Diane Gutierrez-Scaccetti, the commissioner of the state’s Department of Transportation, speaks during a 2018 press event. — Courtesy: Edwin J. Torres/Governor’s Office
By Joshua Burd
NJ Transit has secured nearly $600,000 in federal funds to study development prospects along what would be the long-awaited, nine-mile extension of the Hudson-Bergen Light Rail.
The agency on Monday announced the $592,000 grant, noting that the analysis would focus on equitable transit-oriented development along a route that would cut through parts of North Bergen and eastern Bergen County, including Fairview, Ridgefield, Englewood, Leonia and Palisades Park.
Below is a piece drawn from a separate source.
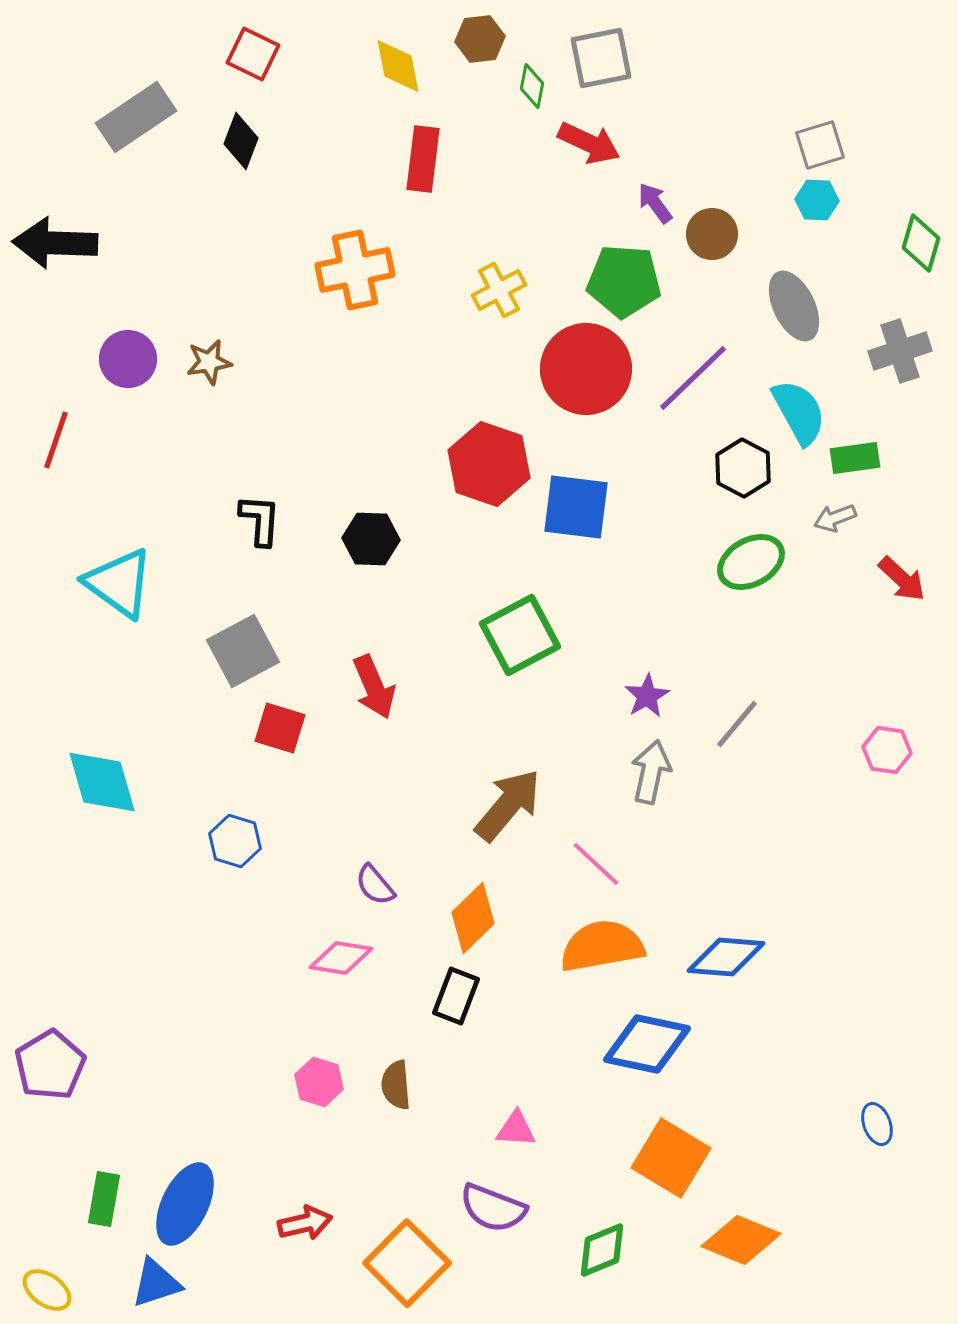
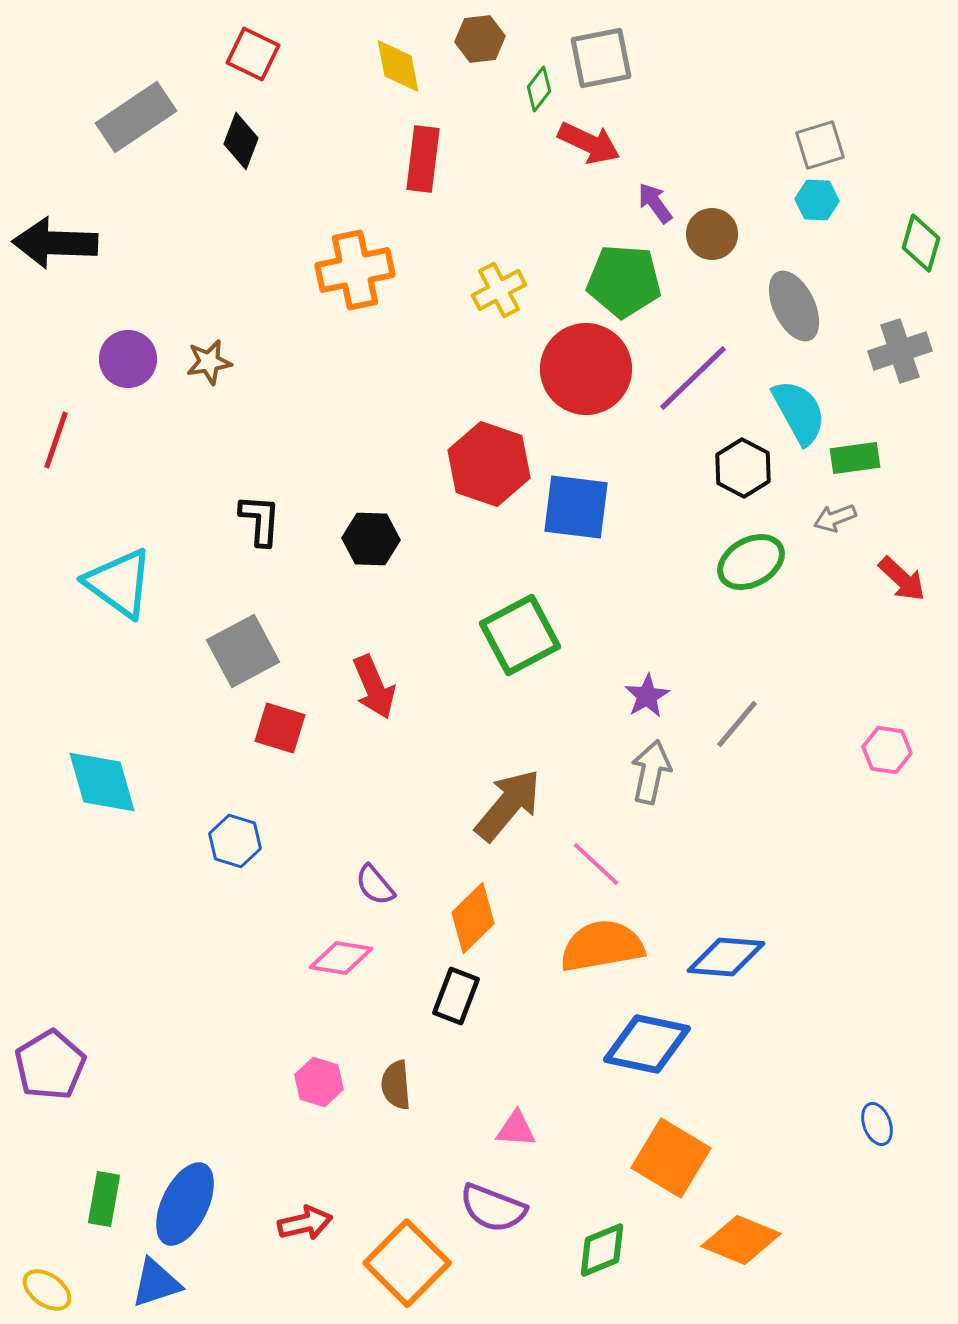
green diamond at (532, 86): moved 7 px right, 3 px down; rotated 27 degrees clockwise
They study would look to compile analysis and opportunities “in a comprehensive manner that will provide holistic solutions for the entire corridor,” in part by engaging residents, governments and regional and state agencies to craft a collective vision for the corridor.
NJ Transit also hopes the Federal Transit Administration grant will allow it to “pinpoint more customized solutions tailored to the unique character, constraints and needs of specific communities.”
“Transit-oriented development helps to unlock the full range of benefits that new mass transit corridors can provide,” said Diane Gutierrez-Scaccetti, commissioner of the state Department of Transportation and NJ Transit board chair. “Thank you to the FTA and our congressional delegation for securing this funding to explore how these developments can work in coordination with the proposed HBLR extension, providing a sustainable future for the region.”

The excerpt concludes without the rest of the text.